▶ **INPUT**:
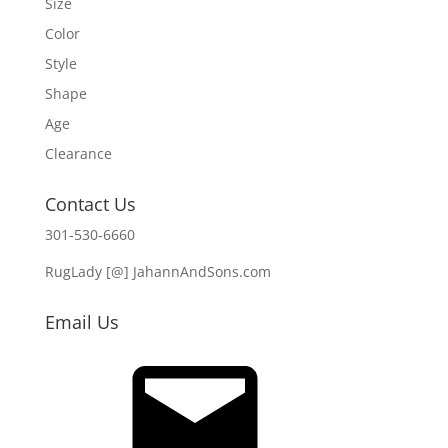
Size
Color
Style
Shape
Age
Clearance
Contact Us
301-530-6660
RugLady [@]
JahannAndSons.com
Email Us
Email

▶ **WHAT THIS TASK INVOLVES**: Return the listing verbatim; pictures are not part of the copy.

▶ **ANSWER TO THIS TASK**:
Size
Color
Style
Shape
Age
Clearance
Contact Us
301-530-6660
RugLady [@]
JahannAndSons.com
Email Us
Email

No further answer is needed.